─── Record extracts

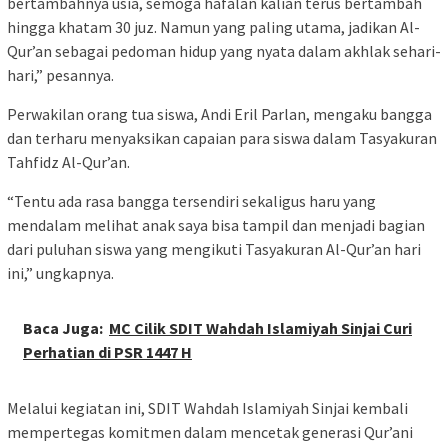
bertambahnya usia, semoga hafalan kalian terus bertambah
hingga khatam 30 juz. Namun yang paling utama, jadikan Al-
Qur’an sebagai pedoman hidup yang nyata dalam akhlak sehari-
hari,” pesannya.
Perwakilan orang tua siswa, Andi Eril Parlan, mengaku bangga
dan terharu menyaksikan capaian para siswa dalam Tasyakuran
Tahfidz Al-Qur’an.
“Tentu ada rasa bangga tersendiri sekaligus haru yang
mendalam melihat anak saya bisa tampil dan menjadi bagian
dari puluhan siswa yang mengikuti Tasyakuran Al-Qur’an hari
ini,” ungkapnya.
Baca Juga:
MC Cilik SDIT Wahdah Islamiyah Sinjai Curi
Perhatian di PSR 1447 H
Melalui kegiatan ini, SDIT Wahdah Islamiyah Sinjai kembali
mempertegas komitmen dalam mencetak generasi Qur’ani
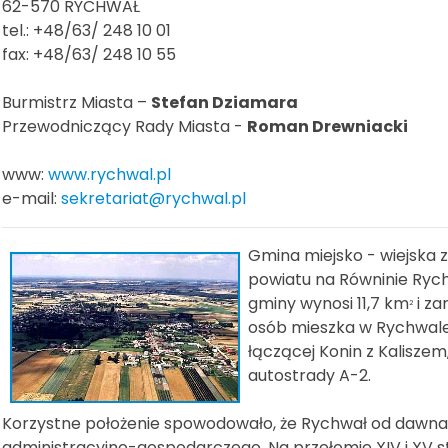
62-570 RYCHWAŁ
tel.: +48/63/ 248 10 01
fax: +48/63/ 248 10 55
Burmistrz Miasta –
Stefan Dziamara
Przewodniczący Rady Miasta -
Roman Drewniacki
www:
www.rychwal.pl
e-mail:
sekretariat@rychwal.pl
Gmina miejsko - wiejska 
powiatu na Równinie Rych
gminy wynosi 11,7 km
i za
2
osób mieszka w Rychwale.
łączącej Konin z Kaliszem
autostrady A-2.
Korzystne położenie spowodowało, że Rychwał od dawna p
administracyjno-gospodarczego. Na przełomie XIV i XV st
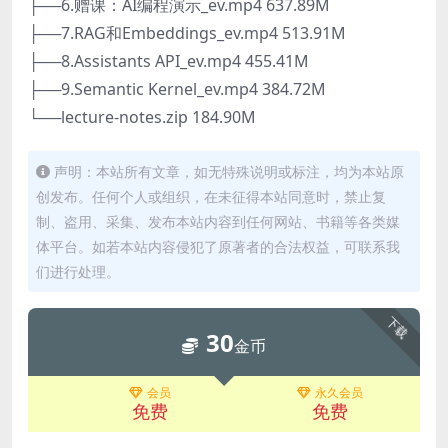
├──6.赠课：AI编程演示_ev.mp4 637.89M
├──7.RAG和Embeddings_ev.mp4 513.91M
├──8.Assistants API_ev.mp4 455.41M
├──9.Semantic Kernel_ev.mp4 384.72M
└──lecture-notes.zip 184.90M
声明：本站所有文章，如无特殊说明或标注，均为本站原
创发布。任何个人或组织，在未征得本站同意时，禁止复
制、盗用、采集、发布本站内容到任何网站、书籍等各类媒
体平台。如若本站内容侵犯了原著者的合法权益，可联系我
们进行处理。
下载
30
金币
会员
永久会员
免费
免费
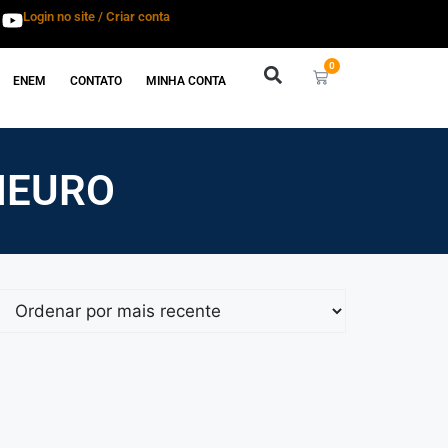
Login no site / Criar conta
0
ENEM
CONTATO
MINHA CONTA
IEURO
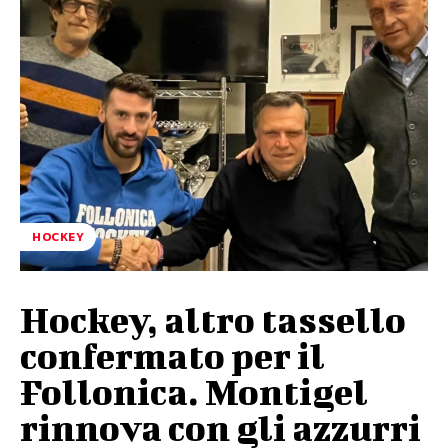
HOCKEY
Hockey, altro tassello
confermato per il
Follonica. Montigel
rinnova con gli azzurri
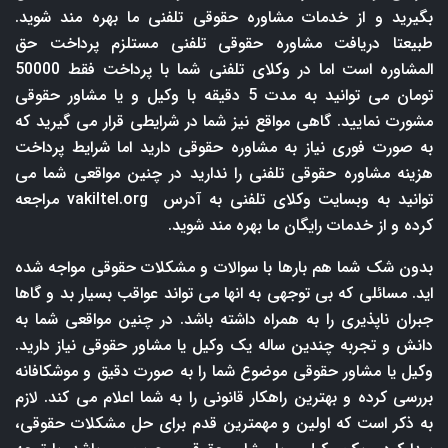
بگیرید و از خدمات مشاوره حقوقی تلفنی ما بهره مند شوید.
طبیعتا دریافت مشاوره حقوقی تلفنی مستلزم پرداخت حق
المشاوره است اما در وکلای تلفنی شما با پرداخت فقط 50000
تومان می توانید به مدت 5 دقیقه با وکیل و یا مشاور حقوقی
مشورت نمایید. گاهی مواقع نیز شما در شرایطی قرار می گیرید که
به صورت فوری نیاز به مشاوره حقوقی دارید اما شرایط پرداخت
هزینه مشاوره حقوقی تلفنی را ندارید در چنین مواقعی شما می
توانید به وبسایت وکلای تلفنی به آدرس
vakiltel.org
مراجعه
کرده و از خدمات رایگان ما بهره مند شوید.
بدون شک شما هم بارها با سوالات و مشکلات حقوقی مواجه شده
اید. مسائلی که بی توجهی به انها می تواند عواقب بسیار بد و گاها
جبران ناپذیری را به همراه داشته باشد. در چنین مواقعی شما به
دانش و تجربه چندین ساله یک وکیل یا مشاور حقوقی نیاز دارید.
وکیل یا مشاور حقوقی موضوع شما را به صورت دقیق و موشکافانه
بررسی کرده و بهترین راهکار قانونی را به شما اعلام می کند. لازم
به ذکر است که اولین و مهمترین قدم برای حل مشکلات حقوقی،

──────

_Try it_.
Each entry should be repeated exactly as it appears; the pictures stay out.

_Written reply_.
bertambahnya usia, semoga hafalan kalian terus bertambah
hingga khatam 30 juz. Namun yang paling utama, jadikan Al-
Qur’an sebagai pedoman hidup yang nyata dalam akhlak sehari-
hari,” pesannya.
Perwakilan orang tua siswa, Andi Eril Parlan, mengaku bangga
dan terharu menyaksikan capaian para siswa dalam Tasyakuran
Tahfidz Al-Qur’an.
“Tentu ada rasa bangga tersendiri sekaligus haru yang
mendalam melihat anak saya bisa tampil dan menjadi bagian
dari puluhan siswa yang mengikuti Tasyakuran Al-Qur’an hari
ini,” ungkapnya.
Baca Juga:
MC Cilik SDIT Wahdah Islamiyah Sinjai Curi
Perhatian di PSR 1447 H
Melalui kegiatan ini, SDIT Wahdah Islamiyah Sinjai kembali
mempertegas komitmen dalam mencetak generasi Qur’ani
62-570 RYCHWAŁ
tel.: +48/63/ 248 10 01
fax: +48/63/ 248 10 55
Burmistrz Miasta –
Stefan Dziamara
Przewodniczący Rady Miasta -
Roman Drewniacki
www:
www.rychwal.pl
e-mail:
sekretariat@rychwal.pl
Gmina miejsko - wiejska 
powiatu na Równinie Rych
gminy wynosi 11,7 km
i za
2
osób mieszka w Rychwale.
łączącej Konin z Kaliszem
autostrady A-2.
Korzystne położenie spowodowało, że Rychwał od dawna p
administracyjno-gospodarczego. Na przełomie XIV i XV st
├──6.赠课：AI编程演示_ev.mp4 637.89M
├──7.RAG和Embeddings_ev.mp4 513.91M
├──8.Assistants API_ev.mp4 455.41M
├──9.Semantic Kernel_ev.mp4 384.72M
└──lecture-notes.zip 184.90M
声明：本站所有文章，如无特殊说明或标注，均为本站原
创发布。任何个人或组织，在未征得本站同意时，禁止复
制、盗用、采集、发布本站内容到任何网站、书籍等各类媒
体平台。如若本站内容侵犯了原著者的合法权益，可联系我
们进行处理。
下载
30
金币
会员
永久会员
免费
免费
Login no site / Criar conta
0
ENEM
CONTATO
MINHA CONTA
IEURO
HOCKEY
Hockey, altro tassello
confermato per il
Follonica. Montigel
rinnova con gli azzurri
بگیرید و از خدمات مشاوره حقوقی تلفنی ما بهره مند شوید.
طبیعتا دریافت مشاوره حقوقی تلفنی مستلزم پرداخت حق
المشاوره است اما در وکلای تلفنی شما با پرداخت فقط 50000
تومان می توانید به مدت 5 دقیقه با وکیل و یا مشاور حقوقی
مشورت نمایید. گاهی مواقع نیز شما در شرایطی قرار می گیرید که
به صورت فوری نیاز به مشاوره حقوقی دارید اما شرایط پرداخت
هزینه مشاوره حقوقی تلفنی را ندارید در چنین مواقعی شما می
توانید به وبسایت وکلای تلفنی به آدرس
vakiltel.org
مراجعه
کرده و از خدمات رایگان ما بهره مند شوید.
بدون شک شما هم بارها با سوالات و مشکلات حقوقی مواجه شده
اید. مسائلی که بی توجهی به انها می تواند عواقب بسیار بد و گاها
جبران ناپذیری را به همراه داشته باشد. در چنین مواقعی شما به
دانش و تجربه چندین ساله یک وکیل یا مشاور حقوقی نیاز دارید.
وکیل یا مشاور حقوقی موضوع شما را به صورت دقیق و موشکافانه
بررسی کرده و بهترین راهکار قانونی را به شما اعلام می کند. لازم
به ذکر است که اولین و مهمترین قدم برای حل مشکلات حقوقی،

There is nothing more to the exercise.